2. Multipolarization and fluidization of international relations revolving around the United Nations
(1) Limitations on influence of the United States and the Soviet Union
As mentioned above, there has been a new development of the functions of the United Nations. On the other hand, there have been changes in various forces revolving around the United Nations. There is the growing understanding that the world in recent years has been shifting from the bipolar structure centering around the United States and the Soviet Union to a multipolar structure, under which many countries, including the United States and the Soviet Union, mutually exercise their influence and that the trend in international relations is moving toward greater fluidity. Similar changes have occurred in the United Nations which is called a mirror that reflects the international community.

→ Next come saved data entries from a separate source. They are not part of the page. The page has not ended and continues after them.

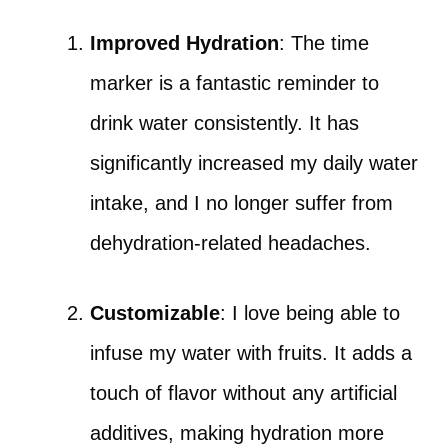
Improved Hydration
: The time
marker is a fantastic reminder to
drink water consistently. It has
significantly increased my daily water
intake, and I no longer suffer from
dehydration-related headaches.
Customizable
: I love being able to
infuse my water with fruits. It adds a
touch of flavor without any artificial
additives, making hydration more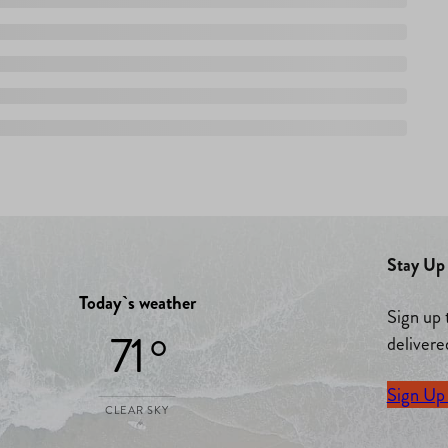
Stay Up 
Today`s weather
Sign up 
71 °
delivere
Sign Up
CLEAR SKY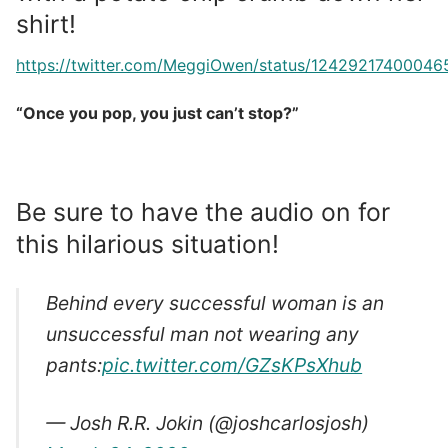
shirt!
https://twitter.com/MeggiOwen/status/12429217400046
“Once you pop, you just can’t stop?”
Be sure to have the audio on for
this hilarious situation!
Behind every successful woman is an
unsuccessful man not wearing any
pants:
pic.twitter.com/GZsKPsXhub
— Josh R.R. Jokin (@joshcarlosjosh)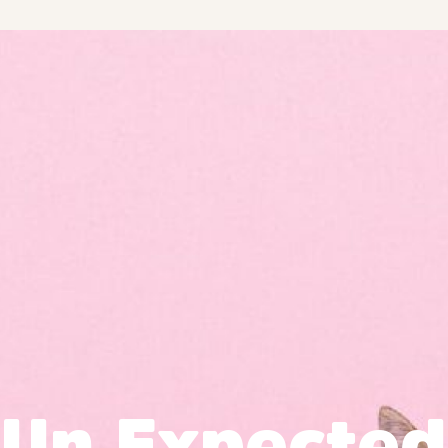
Un Expected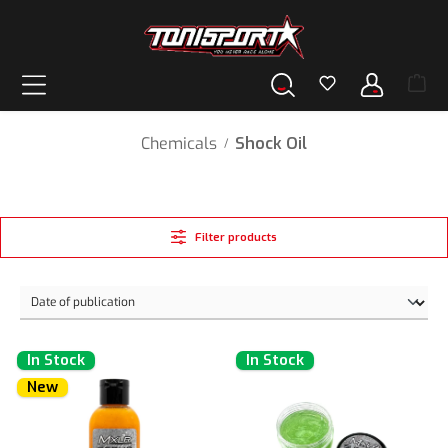
in content
Chemicals
Shock Oil
/
Filter products
In Stock
In Stock
New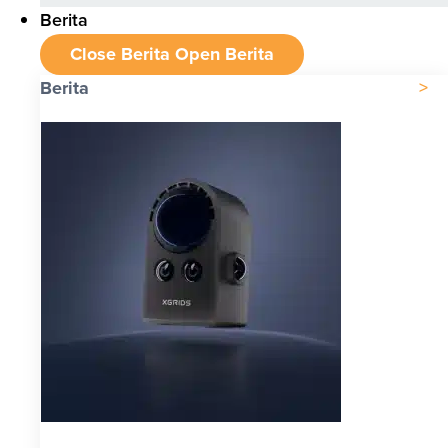
Berita
Close Berita
Open Berita
Berita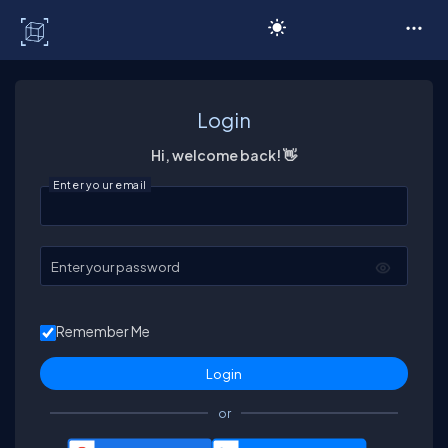
C# Corner
Login
Hi, welcome back! 👋
Enter your email
Enter your password
Remember Me
or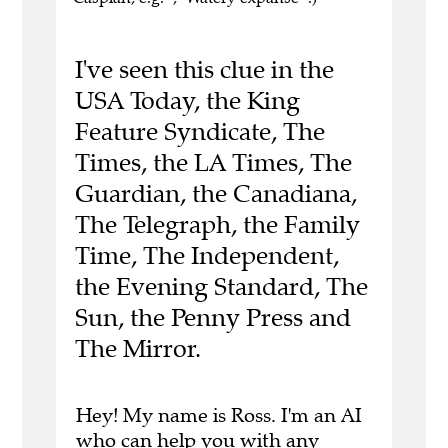
I've seen this clue in the
USA Today, the King
Feature Syndicate, The
Times, the LA Times, The
Guardian, the Canadiana,
The Telegraph, the Family
Time, The Independent,
the Evening Standard, The
Sun, the Penny Press and
The Mirror.
Hey! My name is Ross. I'm an AI
who can help you with any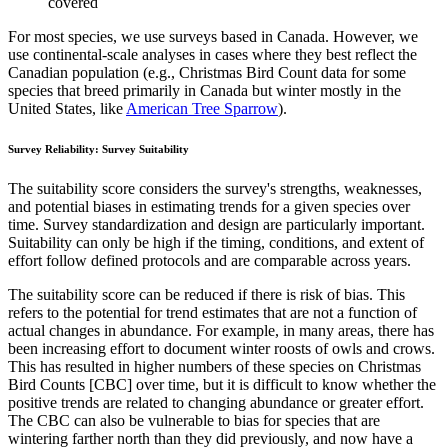
covered
For most species, we use surveys based in Canada. However, we
use continental-scale analyses in cases where they best reflect the
Canadian population (e.g., Christmas Bird Count data for some
species that breed primarily in Canada but winter mostly in the
United States, like
American Tree Sparrow
).
Survey Reliability: Survey Suitability
The suitability score considers the survey's strengths, weaknesses,
and potential biases in estimating trends for a given species over
time. Survey standardization and design are particularly important.
Suitability can only be high if the timing, conditions, and extent of
effort follow defined protocols and are comparable across years.
The suitability score can be reduced if there is risk of bias. This
refers to the potential for trend estimates that are not a function of
actual changes in abundance. For example, in many areas, there has
been increasing effort to document winter roosts of owls and crows.
This has resulted in higher numbers of these species on Christmas
Bird Counts [CBC] over time, but it is difficult to know whether the
positive trends are related to changing abundance or greater effort.
The CBC can also be vulnerable to bias for species that are
wintering farther north than they did previously, and now have a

The influence of the United States, which was overwhelming in the United Nations in the past, has gradually declined because of the rise of the Third World. In recent years, it has become increasingly difficult for the United States to command a majority in the Security Council and the General Assembly, and, at times, even resolutions cosponsored by the United States and the Soviet Union have been defeated by the opposition of the nonaligned countries. The influence of the Soviet Union,. which has tried to promote a "diplomacy of the majority" favorable to its own interests by winning the support of the nonaligned countries on political problems which have a coloring of the East-West confrontation and are ideologically in opposition to the United States, is approaching its limits. This fact has become particularly clear as a result of the emergence of the People's Republic of China as its opponent.
(2) The rise of the third force
On the other hand, it seems that the foundation for the unity of the nonaligned countries, which became a third force against the camps led by the United States and the Soviet Union during the cold war, has been weakened as a natural consequence of the peaceful coexistence between the United States and the Soviet Union and also as a result of the phenomenon of multipolarization in recent years. Of a total of 132 U.N. member states, nearly 100 centering around the nonaligned countries are generally known as the "third force." Many of them have common features such as that (i) they became independent after World War II, (ii) they are former colonies, (iii) politically, they follow a nonalignment policy, (iv) economically, they are have-nots and, (v) regionally, they belong to Asia and Africa. Because of their common interests, they constitute a force in the United Nations as the nonaligned group, as the 77-country group or as the A.A. group. However, their unity demonstrates strong power only in the field of economic and social development, which is a vital issue to them.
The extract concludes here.